Solution: Ensure your Firebase function uses the cors() middleware (as shown in the proxy code above) or your Supabase Edge Function sets Access-Control-Allow-Origin: * in the response headers. On native mobile builds this CORS error does not occur — only in browser-based previews.

```
// Add to Supabase Edge Function (Deno):
const corsHeaders = {
  'Access-Control-Allow-Origin': '*',
  'Access-Control-Allow-Headers': 'authorization, x-client-info, apikey, content-type',
};
if (req.method === 'OPTIONS') {
  return new Response('ok', { headers: corsHeaders });
}
```

## Frequently asked questions

### Is PayPal Payouts available to all PayPal Business accounts?

Not automatically. PayPal Payouts must be enabled on your account, and in some regions it may require review or approval. Log in to your PayPal Business account, go to Account Settings → Website Payments, and check if Payouts is listed. If not, contact PayPal Business support and explain your use case (disbursing earnings to users). The Developer Dashboard app will show the Payouts capability once it is approved.

### Can I send payouts in currencies other than USD?

Yes. PayPal Payouts supports multiple currencies. In the amount field of each payout item, set the currency code (e.g. EUR, GBP, CAD). Your PayPal Business account must hold a balance in that currency or be able to convert from your primary currency. International payouts may incur additional conversion fees — check PayPal's current fee structure for cross-currency payouts.

### How long does it take for a PayPal payout to reach the recipient?

In the sandbox, payouts are credited instantly for testing purposes. In live mode, PayPal typically disburses payout funds within minutes to a few business hours, but the exact timing depends on PayPal's internal processing, the recipient's account standing, and whether the transaction triggers any risk checks. Design your app's UX around an asynchronous flow — show 'Processing' after creation and only confirm payment when the webhook or poll returns SUCCESS.

### What happens if a recipient's PayPal email is not registered?

The payout item receives a status of UNCLAIMED. PayPal sends the recipient an email inviting them to create a PayPal account and claim the funds. If they don't claim within 30 days, the funds are returned to your PayPal balance. Your app should surface this UNCLAIMED status to the user (e.g. 'Your payout is unclaimed — update your PayPal email in your profile') and prompt them to fix their payment email.

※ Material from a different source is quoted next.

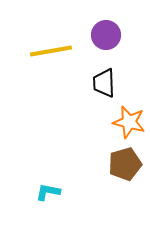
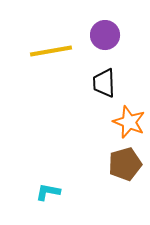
purple circle: moved 1 px left
orange star: rotated 8 degrees clockwise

### Can I send a single payout to one person, or must it be a batch?

The PayPal Payouts API always creates a 'batch', even if that batch contains only one item. A batch with a single recipient is completely valid. The batch abstraction exists because the API is designed for mass disbursements — but there is no minimum number of items. Use a one-item batch for any individual payout request triggered from your app.